I don't mind going to a website, just wish it wasn't my email. Would prefer making the calls right from google voice as thats the most likely page I'm on when I'm checking voice mail or texts.
I kind of like it being in Gmail because I always have that tab open no matter what. I agree that a deeper integration with Google Voice would make a lot of sense though. I've never understood why SMS messages that you send from Google Chat can't come from your Google Voice number. It comes from your Google Voice number when you make a call so it seems strange to me that your texts come from some other number that they assign to you.
Still waiting for them to officially roll internet calling out to Android. There's built in SIP support, but nothing that easily ties in to Google Voice. And there's GrooVe IP, which definitely works well, but it's not native.
They added tethering and apps2sd despite the opposition.
> Still waiting for them to officially roll internet calling out to Android.
> They added tethering and apps2sd despite the opposition.
And just like with tethering, the carriers (in America, at any rate) will remove the app and charge an extra fee for it. I suppose it would be a boon for the rest of the world, though.
I'm pretty sure that if they catch you tethering, you're screwed no matter where you got the phone from. Not to mention you have to get a Verizon- or Sprint-specific phone if you're on either of those carriers.
Along the same lines, I wish they would integrate the video chat that they have in Gmail. I have a camera on the front of my phone that I have no use for because the only thing that anybody I know uses for video chatting is Gchat. I wonder how explicit the pressure from the carriers is to leave out this functionality.
It's available on 2.3.4 for a selected number of devices (for all I know the library supporting this feature is chipset specific).

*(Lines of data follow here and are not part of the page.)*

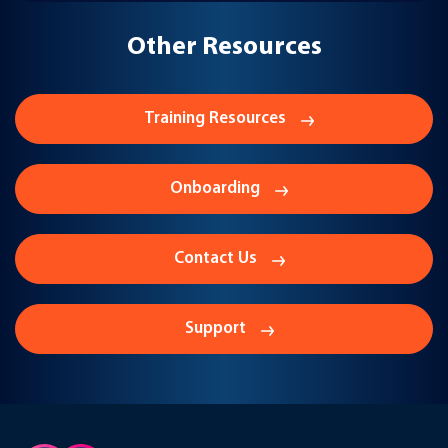
Other Resources
Training Resources
Onboarding
Contact Us
Support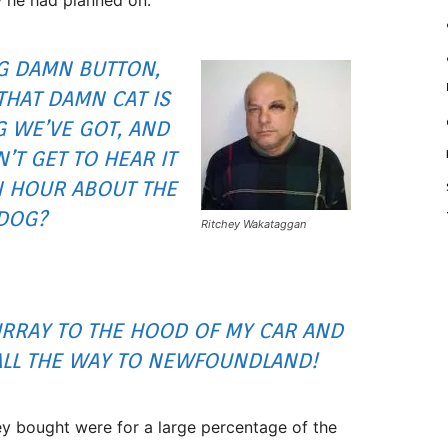
NG DAMN BUTTON,
THAT DAMN CAT IS
G WE’VE GOT, AND
’T GET TO HEAR IT
N HOUR ABOUT THE
DOG?
Ritchey Wakataggan
URRAY TO THE HOOD OF MY CAR AND
ALL THE WAY TO NEWFOUNDLAND!
ey bought were for a large percentage of the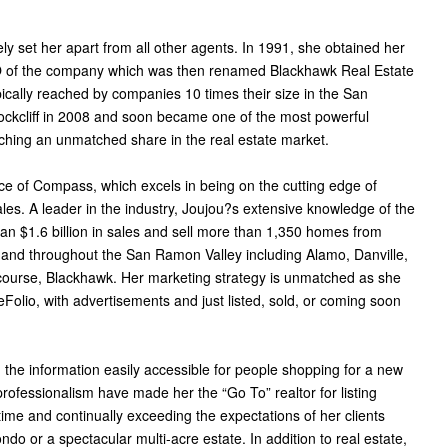
ly set her apart from all other agents. In 1991, she obtained her
 of the company which was then renamed Blackhawk Real Estate
ally reached by companies 10 times their size in the San
ckcliff in 2008 and soon became one of the most powerful
ching an unmatched share in the real estate market.
ce of Compass, which excels in being on the cutting edge of
sales. A leader in the industry, Joujou?s extensive knowledge of the
an $1.6 billion in sales and sell more than 1,350 homes from
and throughout the San Ramon Valley including Alamo, Danville,
course, Blackhawk. Her marketing strategy is unmatched as she
lio, with advertisements and just listed, sold, or coming soon
g the information easily accessible for people shopping for a new
professionalism have made her the “Go To” realtor for listing
 time and continually exceeding the expectations of her clients
do or a spectacular multi-acre estate. In addition to real estate,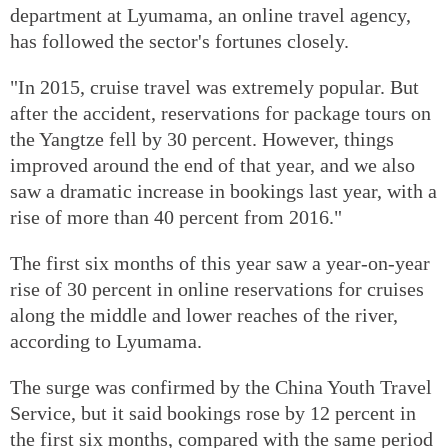
department at Lyumama, an online travel agency,
has followed the sector's fortunes closely.
"In 2015, cruise travel was extremely popular. But
after the accident, reservations for package tours on
the Yangtze fell by 30 percent. However, things
improved around the end of that year, and we also
saw a dramatic increase in bookings last year, with a
rise of more than 40 percent from 2016."
The first six months of this year saw a year-on-year
rise of 30 percent in online reservations for cruises
along the middle and lower reaches of the river,
according to Lyumama.
The surge was confirmed by the China Youth Travel
Service, but it said bookings rose by 12 percent in
the first six months, compared with the same period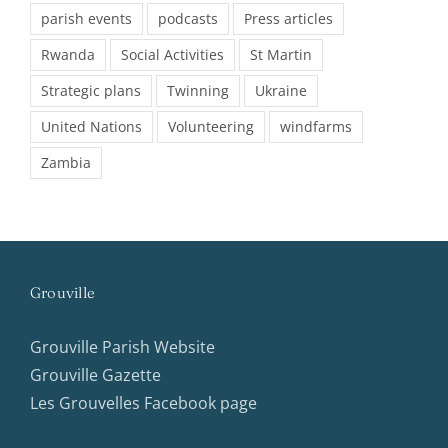
parish events
podcasts
Press articles
Rwanda
Social Activities
St Martin
Strategic plans
Twinning
Ukraine
United Nations
Volunteering
windfarms
Zambia
Grouville
Grouville Parish Website
Grouville Gazette
Les Grouvelles Facebook page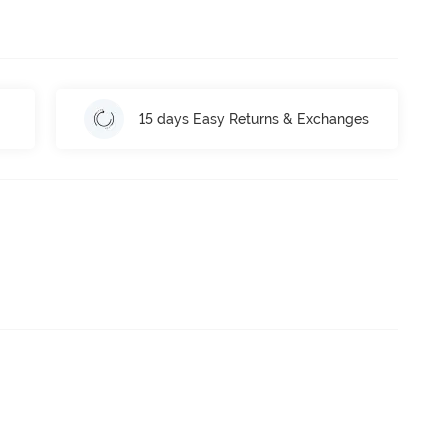
15 days Easy Returns & Exchanges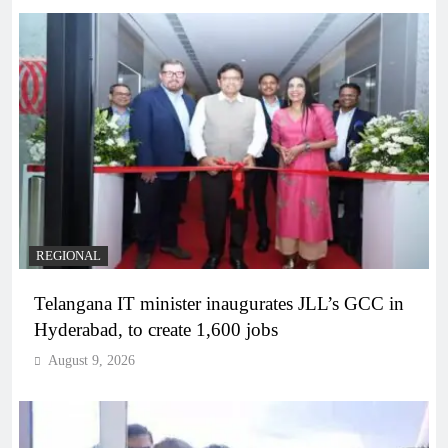
REGIONAL
Telangana IT minister inaugurates JLL’s GCC in
Hyderabad, to create 1,600 jobs
August 9, 2026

I've got very neat phone (LG Optimus 2x, T-Online G2x in the states) that is blazingly fast, has a front facing camera - but cannot use this, because it's a tegra2 based phone.
Sad face here, Skype on Android is about the worst piece of crap, ever (ignoring my general dislike for Skype, it is so much worse), so no easy 3.000km+ video calls with my wife on my mobile.
Err.. No. Your statement was 'works on 2.3.4'. Whatever Wikipedia claims, that's exactly what I run on my device.
So my statement still stands: 2.3.4 does support audio/video calls, but only _for selected hardware_. If LG magically brings out a stock firmware with 2.3.4 tomorrow (and if I'd care enough to want it), they'd need to patch GTalk or rather press Google into supporting my type of handset - or they would have no audio/video support.
The OS constantly nags you if you're without a SIM card. You're either reminded you have no signal or you're reminded you're in airplane mode (The signal icon on the notification bar becomes useless. There are messages in the notification dropdown and on the lockscreen.)
If WiFi calling were native, support would be built in to turn off these reminders. Connectivity could be displayed where signal is, instead of adding another icon to the notification bar. The app could be moved to the system partition (Coming from a Nexus One, app space was hard to come by. GrooVe IP hates being a system app and you can't move it to the SD card w/o it not starting at startup).
I've bought GrooVe IP, I just feel like a native approach could work better.
there is, but it doesnt use voip. it sends a request for a callback from a random google owned number, then once you answer, it connects you to the number your calling over normal POTS.
Technically, no, it's not part of Google Voice. Google Voice is a phone forwarding / management system. GTalk is a component of gmail that allows calls to be made / received. Either can be used w/o the other. However, they do integrate nicely - that's what I use, and I like it a lot.